Robert King Carter's Correspondence and Diary

   A Collection Transcribed
        and Digitized
   by Edmund Berkeley, Jr.


List of Letters | About This Collection

Electronic Text Center , University of Virginia Library


Summary



Letter from Robert Carter to John Pemberton and Company, June 1,1728

     Robert Carter writes to Liverpool mechant John Pemberton and Company, June 1,1728, to cover bills of lading for tobacco, some of which Carter has received in partial payment from a Purcell for his debt to Carter.

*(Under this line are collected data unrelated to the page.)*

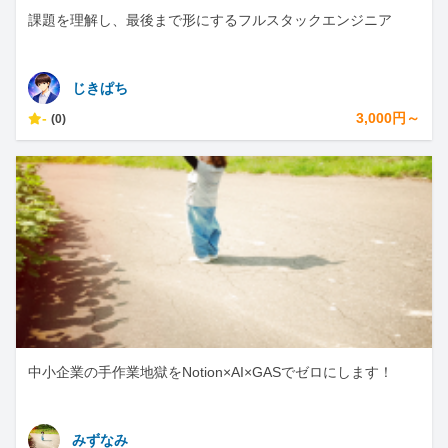
課題を理解し、最後まで形にするフルスタックエンジニア
じきぱち
-
3,000円～
(0)
中小企業の手作業地獄をNotion×AI×GASでゼロにします！
みずなみ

Letter from Robert Carter to John Pemberton and Company, June 1,1728


-1 -

Rappahannock, [Lancaster County, Virginia]

June the 1st. 1728

Mr John Pemberton & Company
Ownrs. of John & Betty


     This Accompanys Captain Denton and
brings you a bill of Lading for 15 hogsheads of Tobacco marked PD
on board the John and Betty Also for 3 hogsheads markt J~B in Ditto
Ship and a bill of Lading for 1 hogshead more in the Rappahannock Captain
Brackhill, You have Accots: Sent you of this Concern as far as
it is gone and is Completed to Some Small Debts Excepting [illegible] Purcells
Debt. part of which my Agreement . was to be paid next year.
The money balance due to you I make to be £16:10:9 for Payment


-2 -


thereof I give directions to Mr. Pemberton, 2 prized hogsheads more
a further payment of Purcells debt I intend to Ship on the
Carter for London no prospect offering to Send it [to] Your own port I am


Gent --
Your very humble Servant

per Denton
Copy per Trice


NOTES



Source copy consulted: Robert Carter Letter Book, 1727 April 13-1728 July 23, Carter Family Papers, Virginia Historical Society, Richmond.

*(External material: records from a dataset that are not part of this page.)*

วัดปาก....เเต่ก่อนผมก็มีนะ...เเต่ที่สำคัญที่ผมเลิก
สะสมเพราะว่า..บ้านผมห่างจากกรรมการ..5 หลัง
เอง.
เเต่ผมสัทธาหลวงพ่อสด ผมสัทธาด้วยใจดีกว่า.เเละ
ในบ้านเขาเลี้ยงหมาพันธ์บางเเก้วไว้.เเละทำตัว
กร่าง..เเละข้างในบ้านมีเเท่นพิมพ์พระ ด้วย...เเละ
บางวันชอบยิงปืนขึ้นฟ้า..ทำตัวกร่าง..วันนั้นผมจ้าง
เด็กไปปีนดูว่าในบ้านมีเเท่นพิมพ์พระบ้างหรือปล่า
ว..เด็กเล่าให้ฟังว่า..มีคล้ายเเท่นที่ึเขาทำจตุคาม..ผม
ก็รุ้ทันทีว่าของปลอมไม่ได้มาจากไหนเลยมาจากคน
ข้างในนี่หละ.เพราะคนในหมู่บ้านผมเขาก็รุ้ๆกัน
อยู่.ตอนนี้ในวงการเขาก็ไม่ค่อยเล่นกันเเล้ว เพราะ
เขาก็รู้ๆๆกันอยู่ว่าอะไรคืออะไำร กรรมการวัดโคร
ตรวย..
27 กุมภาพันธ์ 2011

Robert Carter generally used a return address of "Rappahannock" for the river on which he lived rather than "Corotoman," the name of his home, on his correspondence, especially to merchants abroad. The county and colony have been added for clarity to the heading on the draft.

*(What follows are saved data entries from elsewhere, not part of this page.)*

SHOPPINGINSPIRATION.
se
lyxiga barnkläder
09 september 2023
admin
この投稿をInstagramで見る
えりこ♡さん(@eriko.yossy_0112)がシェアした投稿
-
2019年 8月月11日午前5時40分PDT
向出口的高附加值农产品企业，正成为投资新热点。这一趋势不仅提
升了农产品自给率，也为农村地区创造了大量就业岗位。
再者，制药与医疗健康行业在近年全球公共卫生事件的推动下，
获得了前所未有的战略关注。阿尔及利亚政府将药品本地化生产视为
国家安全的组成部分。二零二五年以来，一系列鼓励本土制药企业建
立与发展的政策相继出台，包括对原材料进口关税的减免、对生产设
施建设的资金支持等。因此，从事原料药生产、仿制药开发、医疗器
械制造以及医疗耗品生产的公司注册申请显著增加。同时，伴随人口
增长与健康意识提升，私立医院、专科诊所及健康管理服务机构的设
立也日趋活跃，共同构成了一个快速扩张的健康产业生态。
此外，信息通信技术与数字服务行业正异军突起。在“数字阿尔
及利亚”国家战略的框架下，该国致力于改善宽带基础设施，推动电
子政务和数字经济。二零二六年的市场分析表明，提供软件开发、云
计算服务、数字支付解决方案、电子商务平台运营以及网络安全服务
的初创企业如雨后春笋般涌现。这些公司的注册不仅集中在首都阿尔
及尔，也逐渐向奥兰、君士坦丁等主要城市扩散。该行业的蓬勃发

[1] The John & Betty was a Liverpool ship owned by merchant John Pemberton; she often carried slaves into the colony. In 1726 the captain was John Gale, and in the next year, she was commanded by a Captain William Denton. The ship would be lost in 1729. (Wright. Letters of Robert Carter. . . . p. 18, n. 23 ; Carter to P3mberton , December 18, 1727; Carter to Pemberton, April 15, 1730; and Carter to William Dawkins, June 28, July 26, and August 22, 1727, for Denton's first name. )

[2] A bill of lading is "an official detailed receipt given by the master of a merchant vessel to the person consigning the goods, by which he makes himself responsible for their safe delivery to the consignee. This document, being the legal proof of ownership of the goods, is often deposited with a creditor as security for money advanced." ( Oxford English Dictionary Online . Oxford University Press. )

[3] There were several vessels with the name Rappahannock . One was based in Liverpool and was commanded by a Captain Francis Etheridge in 1725; she was a 90 ton ship with 13 men. Another of which Charles Whate was captain was of 60 tons with 11 men in 1726 and 1727. Carter's letters mention a Captain Brackhill in 1728, and Captain Loxum in 1733. ( Adm. 68/194, ff.30, found in the microfilms of the Virginia Colonial Records Project, Albert and Shirley Small Special Collections Library, University of Virginia. )

[4] Tobias Purcell purchased 150 acres in Lancaster County on the Corotoman River from Martha Norris on February 5, 1689, and Robert Carter bought the tract from him in 1696. The land would be a portion of that guaranteed to Betty (Landon) Carter in the jointure agreement signed before her marriage to Robert Carter in 1701 .( Gertrude Entz Gray. Virginia Northern Neck Land Grants, Volume 1, 1694 -- 1742 . [Baltimore: Genealogical Publishing Co., 1987] p. 87. Google Books, 8/11/2011; )

[5] The 140 ton Welcome was owned by London merchant James Bradley to whom Carter would write about her on May 17, 1727 . John Trice (Frice) was her captain, 1723-1727. ( Adm 68/195, 154r, found in the microfilms of the Virginia Colonial Records Project, Albert and Shirley Small Special Collections Library, University of Virginia. )


This text, originally posted in 2004, was revised November 10, 2014, to add footnotes and strengthen the modern language version text.